Avec cette décision de la FIFA, la mission se complique pour le capitaine Seydoublen Keïta et ses coéquipiers. Ce, d’autant que l’Algérie apparaît, du moins sur le papier, comme le plus sérieux adversaire des Aigles dans la course à la qualification. « ça complique notre tâche. Je comprends que le football ne soit pas la préoccupation du Mali dans le contexte actuel, mais cette situation complique sérieusement la tâche de la sélection nationale », a réagi l’entraîneur national, Amadou Pathé Diallo dans une interview accordée à nos confrères algériens. « Jouer hors de ses bases et loin de son public désavantagerait beaucoup le groupe, surtout quand l’adversaire s’appelle Algérie, une équipe qui reste sur une série de bons résultats depuis l’arrivée de Vahid Halihodzic », insistera l’ancien international qui dirigera les deux premiers matches de la sélection nationale avant de passer la main à un nouvel entraîneur. Evidemment, du côté algérien on se réjouit déjà de la décision de la FIFA de délocaliser la rencontre.

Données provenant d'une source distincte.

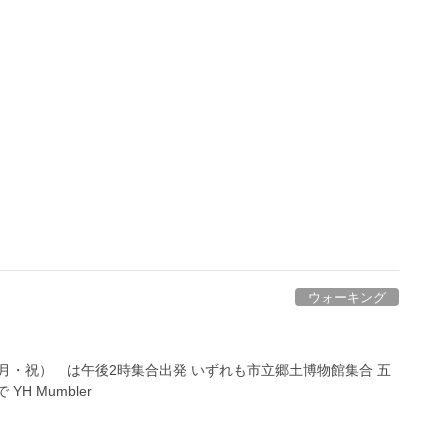
ウォーキング
日（月・祝） は午後2時集合出発 いずれも市立郷土博物館集合 五
YH Mumbler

« C’est le stade municipal du 4 août de Ouagadougou, qui devrait abriter la rencontre. Situé dans le quartier Bilbalgo, dans la capitale du Burkina Faso, Ouagadougou, le stade de Ouaga a une capacité de 35 000 places. Délocaliser le match Mali-Algérie est une raison supplémentaire pour les Fennecs de viser les trois points de la victoire et prendre une bonne option pour la qualification au dernier tour », s’enthousiasme un confrère algérien. Et d’ajouter, « par le passé, l’Algérie a joué 4 matches à Ouagadougou. Le premier le 12 février1967, les Verts l’ont emporté 2-1 contre le Burkina Faso. Le deuxième le 30 août 1981, s’est terminé sur un score de parité 1-1.

La première défaite des Fennecs au Burkina Faso est survenue le 11 février 1998 : 2-1 contre les Etalons. Le dernier match des Algériens au stade du 4 août Ouagadougou a eu lieu en 2001, précisément le 17 juin : défaite 1-0 des Fennecs. Mais tous ces matchs étaient des rencontres amicales ». Dimanche, la sélection algérienne débutera sa campagne au stade Tchaker de Blida (Algérie) alors que les Aigles en découdront avec les Ecureuils béninois au stade de l’Amitié de Cotonou. Pour mémoire, lors de leur dernière confrontation au stade de l’Amitié, Béninois et Maliens s’étaient neutralisés 0-0 (2005).